The International Committee for the Red Cross has launched its Customary International Humanitarian Law Database, and it is a huge time waster. Or huge time-saver, I guess, if your work actually involves IHL, but for me it’s pretty much just a shiny new method of procrastination.
This thing is seriously comprehensive — it’s the best free resource on Customary International Law I can think of, and the database is pretty much idiot-proof to navigate. In addition to looking at the practice records of particular countries, you can also look at a listing of the state practice for any given IHL rule. The ICRC has listed of 161 identified norms of customary international law relating to humanitarian law, and provides the practice in support thereof for reach. (The rules are not intended to be a comprehensive listing of all of customary humanitarian law: “As the approach chosen [by the ICRC] does not analyse each treaty provision with a view to establishing whether or not it is customary, it cannot be concluded that any particular treaty rule is not customary merely because it does not appear as such in this study”. But the ICRC does not seem to have missed much.)

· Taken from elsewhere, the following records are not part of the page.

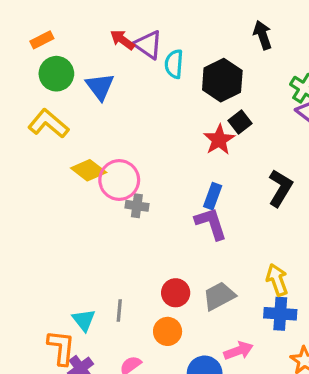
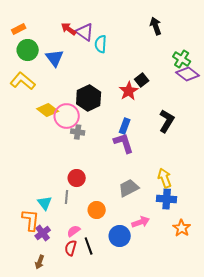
black hexagon: (222, 80) -> (89, 98), moved
red circle: (176, 293) -> (77, 178), moved

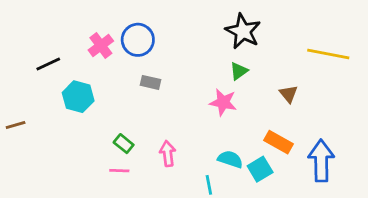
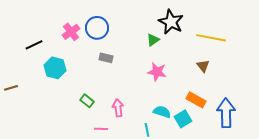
yellow line: (328, 54) -> (211, 38), moved
green triangle: (239, 71) -> (153, 40), moved
pink line: (119, 171) -> (101, 129), moved

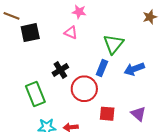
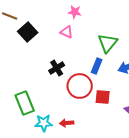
black square: (30, 33) -> (28, 32), turned -30
green rectangle: (35, 94) -> (25, 103), moved
red square: (107, 114) -> (103, 97), moved

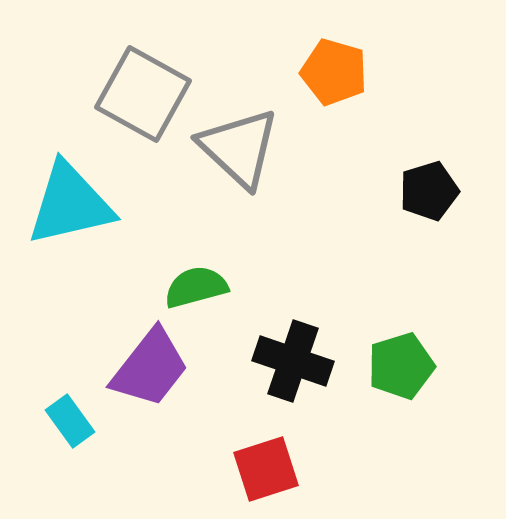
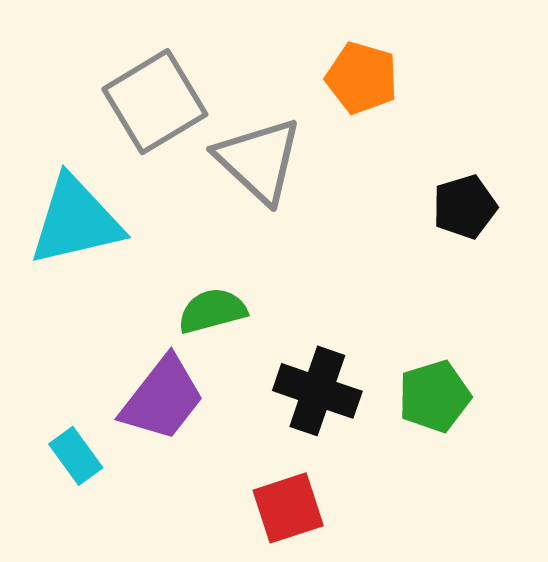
gray square: (143, 94) -> (155, 102), turned 30

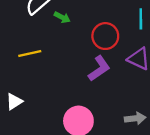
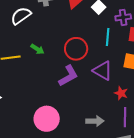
green arrow: (62, 17) -> (37, 49), moved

For instance, take ICRC’s Rule 86 of IHL: The use of laser weapons that are specifically designed, as their sole combat function or as one of their combat functions, to cause permanent blindness to unenhanced vision is prohibited.
This would normally be a somewhat difficult norm of CIL to research, in part because it is one of those “accelerated CIL norms” that has come into being rather recently and rather abruptly, and in part because it’s a norm of CIL that states have not really had an opportunity to violate in the first place. To quote China’s statements upon the adoption of Protocol IV to the Convention on Certain Conventional Weapons, “this is the first time in human history that a kind of inhumane weapon is declared illegal and prohibited before it is actually used.” So it could take a bit of digging to determine if there truly is CIL prohibiting the use of blinding lasers … or if nations simply haven’t developed the technology to implement such weapons, yet, and therefore the total absence of state practice refuting the norm is meaningless.
But as it turns out, there is actually vastly more examples of state practice behind the norm than I would have guessed. If any domestic or international tribunal wanted proof that such a norm of IHL genuinely existed and was actually accepted as law by the world’s nations, they wouldn’t need to look much further.
A database like this ought to exist for all of customary international law. The difficulty, of course, is in ensuring that the database administrator is operating from a neutral and objective standpoint, diligently compiling incidents of conformance and non-conformance with alleged CIL norms. From what I’ve seen so far, the ICRC’s database of IHL does a good job of that, but it would be far too easy for a database to selectively include or exclude particular examples of state practice to create a warped view of how robust the norm truly is.